Patient 8 had rising antibody titers during her first pregnancy, and because of bleeding and contractions, she had an acute cesarean section in week 27 and gave birth to a severely growth retarded and malformed infant who lived only a few hours. The fetus and placenta were not tested for C. burnetii, but results of testing for toxoplasmosis, cytomegalovirus, and parvovirus B19 were negative, as were results of genetic testing for neuromuscular diseases. Her titers decreased slightly postpartum, but during her second pregnancy, titers increased significantly, and treatment with cotrimoxazole was initiated around gestational week 22. In gestational week 30, she spontaneously went into labor and gave birth to a healthy baby. Treatment was terminated immediately postpartum, and her antibody levels decreased, indicating that she was not chronically infected. Thus, patients 5 and 8 had serologic indication of a reactivation of infection with C. burnetii: a postpartum decline in antibody titers followed by a >4-fold increase in titers during the next pregnancy.

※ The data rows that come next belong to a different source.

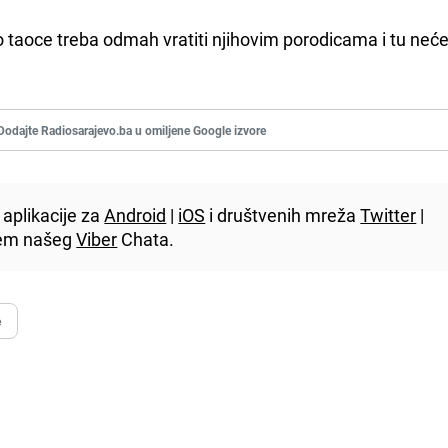
ao taoce treba odmah vratiti njihovim porodicama i tu ne
Dodajte Radiosarajevo.ba u omiljene Google izvore
aplikacije za
Android
|
iOS
i društvenih mreža
Twitter
|
utem našeg
Viber
Chata.
e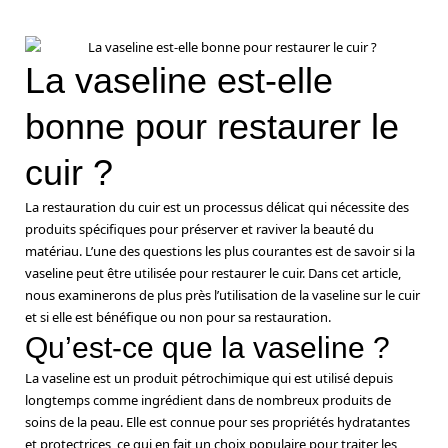
La vaseline est-elle
bonne pour restaurer le
cuir ?
La restauration du cuir est un processus délicat qui nécessite des
produits spécifiques pour préserver et raviver la beauté du
matériau. L’une des questions les plus courantes est de savoir si la
vaseline peut être utilisée pour restaurer le cuir. Dans cet article,
nous examinerons de plus près l’utilisation de la vaseline sur le cuir
et si elle est bénéfique ou non pour sa restauration.
Qu’est-ce que la vaseline ?
La vaseline est un produit pétrochimique qui est utilisé depuis
longtemps comme ingrédient dans de nombreux produits de
soins de la peau. Elle est connue pour ses propriétés hydratantes
et protectrices, ce qui en fait un choix populaire pour traiter les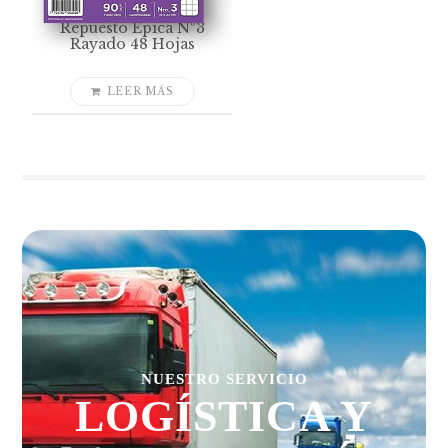
Repuesto Épica Nº3
Rayado 48 Hojas
LEER MÁS
NUESTRO SERVICIO
LOGÍSTICA Y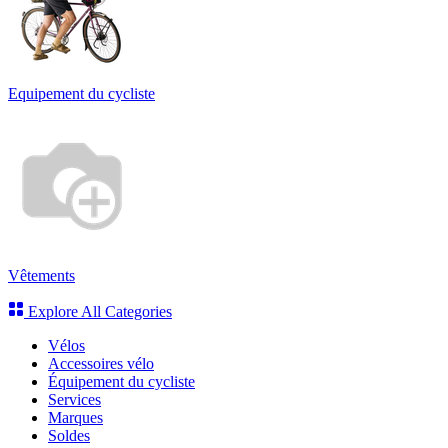
Equipement du cycliste
Vêtements
Explore All Categories
Vélos
Accessoires vélo
Équipement du cycliste
Services
Marques
Soldes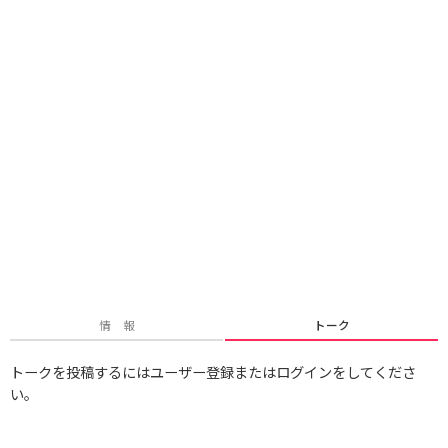
情 報
トーク
トークを投稿するにはユーザー登録またはログインをしてくださ
い。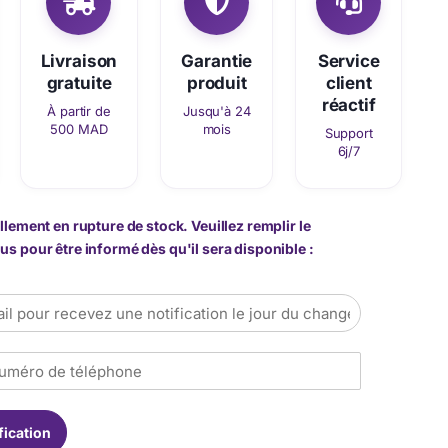
Livraison
Garantie
Service
gratuite
produit
client
réactif
À partir de
Jusqu'à 24
500 MAD
mois
Support
6j/7
llement en rupture de stock. Veuillez remplir le
s pour être informé dès qu'il sera disponible :
fication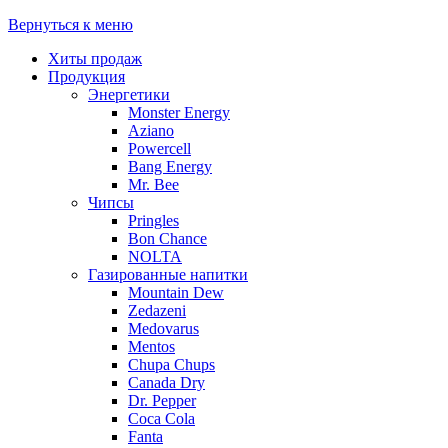
Вернуться к меню
Хиты продаж
Продукция
Энергетики
Monster Energy
Aziano
Powercell
Bang Energy
Mr. Bee
Чипсы
Pringles
Bon Chance
NOLTA
Газированные напитки
Mountain Dew
Zedazeni
Medovarus
Mentos
Chupa Chups
Canada Dry
Dr. Pepper
Coca Cola
Fanta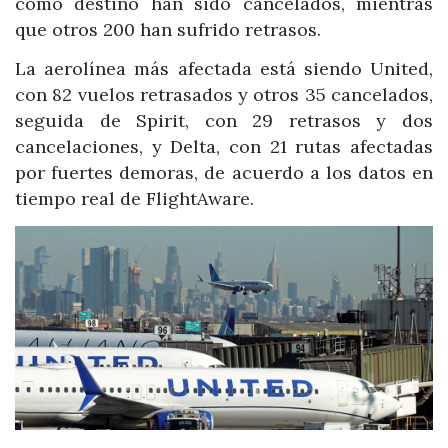
como destino han sido cancelados, mientras
que otros 200 han sufrido retrasos.
La aerolínea más afectada está siendo United,
con 82 vuelos retrasados y otros 35 cancelados,
seguida de Spirit, con 29 retrasos y dos
cancelaciones, y Delta, con 21 rutas afectadas
por fuertes demoras, de acuerdo a los datos en
tiempo real de FlightAware.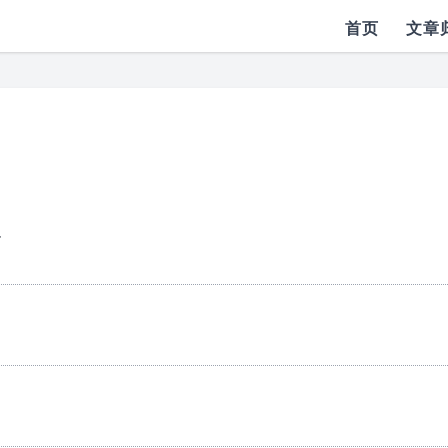
首页
文章
客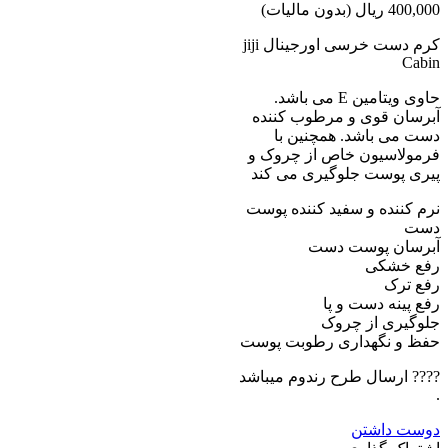
400,000 ریال
(بدون مالیات)
کرم دست خرسی اورجینال jiji
Cabin
حاوی ویتامین E می باشد.
آبرسان قوی و مرطوب کننده
دست می باشد. همچنین با
فرمولاسیون خاص از چروک و
پیری پوست جلوگیری می کند
نرم کننده و سفید کننده پوست
دست
آبرسان پوست دست
رفع خشکی
رفع ترک
رفع پینه دست و پا
جلوگیری از چروک
حفظ و نگهداری رطوبت پوست
???? ارسال طرح رندوم میباشد
.
دوست داشتن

Three of the remaining pregnancies (in patients 6, 9, and 11) had an uncomplicated course with a healthy pregnancy outcome. Patient 7 had an acute cesarean because of rupture of the uterus; she had had a cesarean in her first pregnancy.

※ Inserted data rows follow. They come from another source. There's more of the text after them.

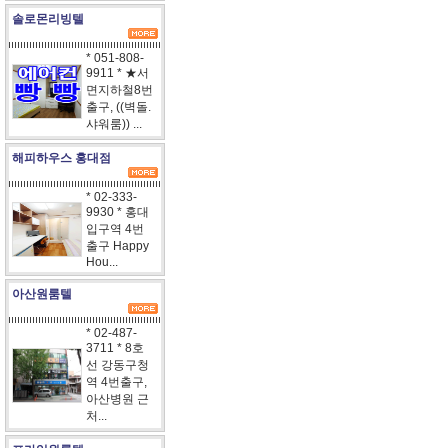
솔로몬리빙텔
* 051-808-
9911 * ★서
면지하철8번
출구, ((벽돌.
샤워룸)) ...
해피하우스 홍대점
* 02-333-
9930 * 홍대
입구역 4번
출구 Happy
Hou...
아산원룸텔
* 02-487-
3711 * 8호
선 강동구청
역 4번출구,
아산병원 근
처...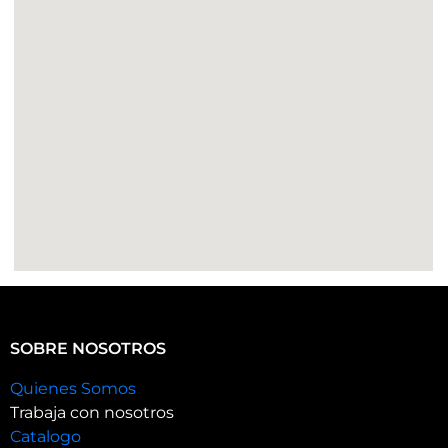
SOBRE NOSOTROS
Quienes Somos
Trabaja con nosotros
Catalogo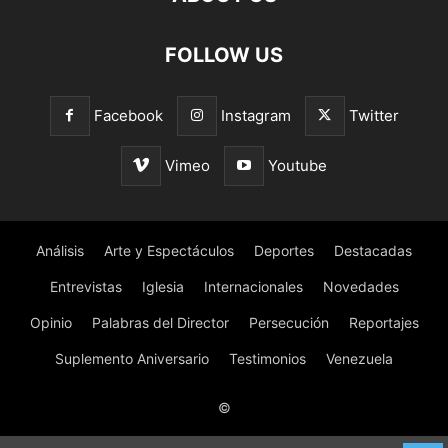
FOLLOW US
Facebook
Instagram
Twitter
Vimeo
Youtube
Análisis
Arte y Espectáculos
Deportes
Destacadas
Entrevistas
Iglesia
Internacionales
Novedades
Opinio
Palabras del Director
Persecución
Reportajes
Suplemento Aniversario
Testimonios
Venezuela
©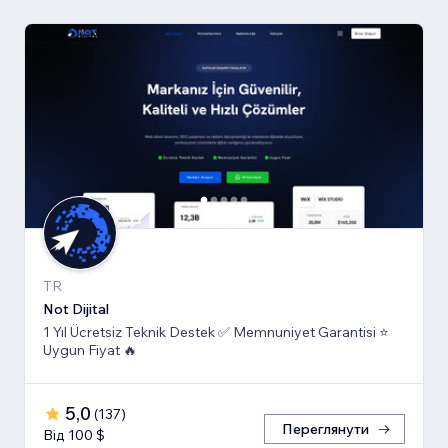
TR
Not Dijital
1 Yıl Ücretsiz Teknik Destek ✅ Memnuniyet Garantisi ⭐
Uygun Fiyat 🔥
5,0
(
137
)
Переглянути
Від 100 $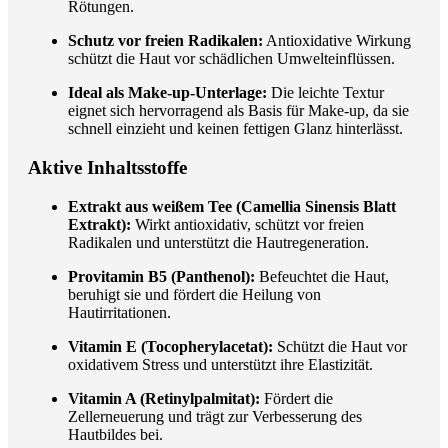
Rötungen.
Schutz vor freien Radikalen:
Antioxidative Wirkung
schützt die Haut vor schädlichen Umwelteinflüssen.
Ideal als Make-up-Unterlage:
Die leichte Textur
eignet sich hervorragend als Basis für Make-up, da sie
schnell einzieht und keinen fettigen Glanz hinterlässt.
Aktive Inhaltsstoffe
Extrakt aus weißem Tee (Camellia Sinensis Blatt
Extrakt):
Wirkt antioxidativ, schützt vor freien
Radikalen und unterstützt die Hautregeneration.
Provitamin B5 (Panthenol):
Befeuchtet die Haut,
beruhigt sie und fördert die Heilung von
Hautirritationen.
Vitamin E (Tocopherylacetat):
Schützt die Haut vor
oxidativem Stress und unterstützt ihre Elastizität.
Vitamin A (Retinylpalmitat):
Fördert die
Zellerneuerung und trägt zur Verbesserung des
Hautbildes bei.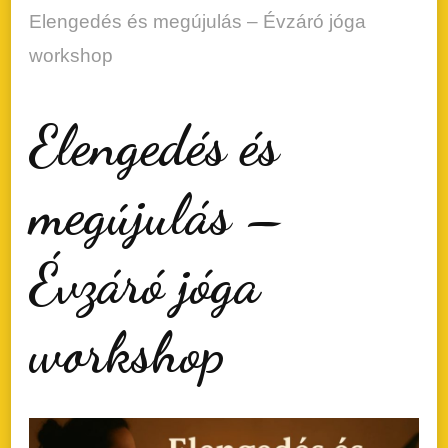
Elengedés és megújulás – Évzáró jóga
workshop
Elengedés és
megújulás –
Évzáró jóga
workshop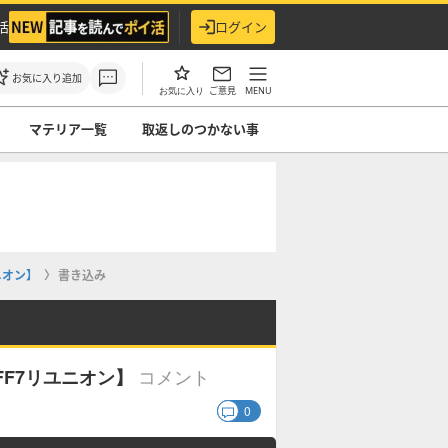
活
ログイン
お気に入り追加
ご意見
MENU
お気に入り
マテリア一覧
取返しのつかない事
ニオン】
書き込み
コメント
F7リユニオン】
0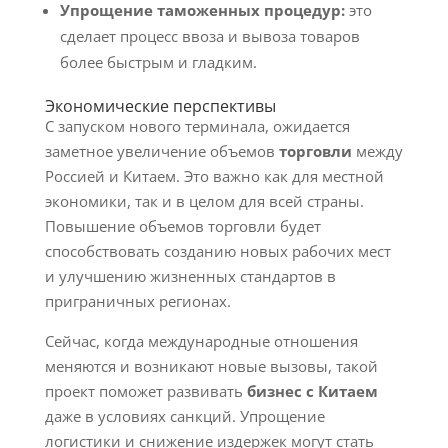
Упрощение таможенных процедур:
это
сделает процесс ввоза и вывоза товаров
более быстрым и гладким.
Экономические перспективы
С запуском нового терминала, ожидается
заметное увеличение объемов
торговли
между
Россией и Китаем. Это важно как для местной
экономики, так и в целом для всей страны.
Повышение объемов торговли будет
способствовать созданию новых рабочих мест
и улучшению жизненных стандартов в
приграничных регионах.
Сейчас, когда международные отношения
меняются и возникают новые вызовы, такой
проект поможет развивать
бизнес с Китаем
даже в условиях санкций. Упрощение
логистики и снижение издержек могут стать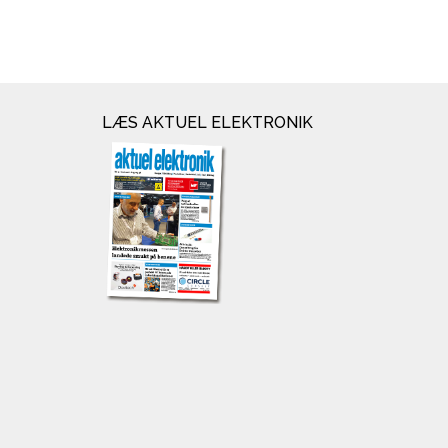
LÆS AKTUEL ELEKTRONIK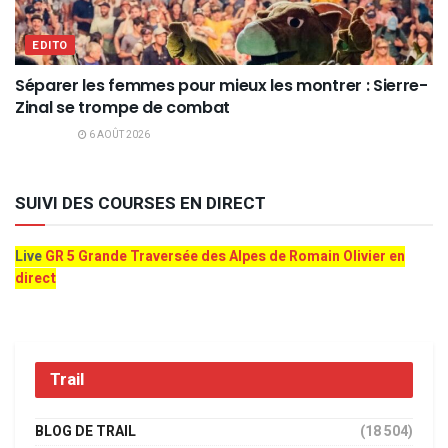
EDITO
Séparer les femmes pour mieux les montrer : Sierre-
Zinal se trompe de combat
6 AOÛT 2026
SUIVI DES COURSES EN DIRECT
Live
GR 5 Grande Traversée des Alpes de Romain Olivier en
direct
Trail
BLOG DE TRAIL
(18 504)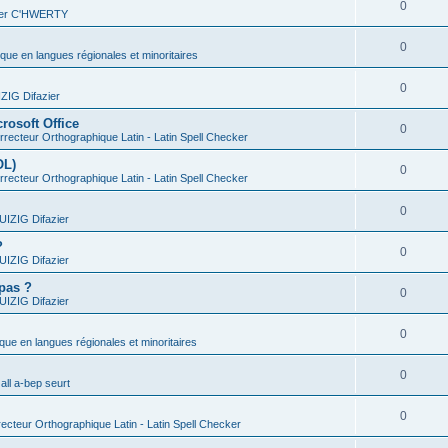
0
vier C'HWERTY
0
ique en langues régionales et minoritaires
0
IG Difazier
rosoft Office
0
recteur Orthographique Latin - Latin Spell Checker
OL)
0
recteur Orthographique Latin - Latin Spell Checker
0
IZIG Difazier
?
0
IZIG Difazier
 pas ?
0
IZIG Difazier
0
ique en langues régionales et minoritaires
0
all a-bep seurt
0
ecteur Orthographique Latin - Latin Spell Checker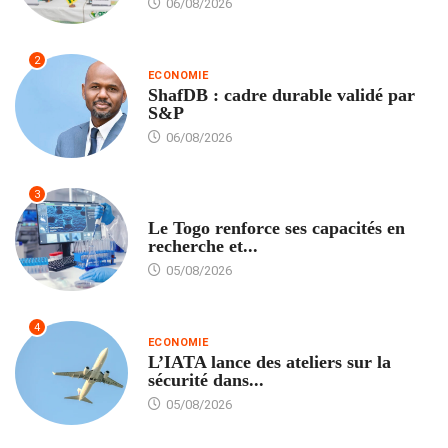
06/08/2026
2
ECONOMIE
ShafDB : cadre durable validé par
S&P
06/08/2026
3
TECH
Le Togo renforce ses capacités en
recherche et...
05/08/2026
4
ECONOMIE
L’IATA lance des ateliers sur la
sécurité dans...
05/08/2026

In summary, 3 patients (1, 2, and 10) reported symptoms of acute Q fever. At least 1 (patient 8) appeared to have seroconverted without symptoms close to the beginning of her first pregnancy.
For 7 of the 19 pregnancies, treatment with cotrimoxazole was initiated in the patient; 6 of these pregnancies resulted in healthy, full-term babies, and no mention of severe side effects was found in the mothers’ medical records. One of the women who had obstetric complications received treatment with cotrimoxazole (patient 8, in her second pregnancy). By comparison, among the 12 pregnancies in which no treatment was given, 8 resulted in obstetric complications. The effect of treatment with cotrimoxazole on complications was tested, but the difference was not significant (p = 0.057 by Fisher exact test; data not shown).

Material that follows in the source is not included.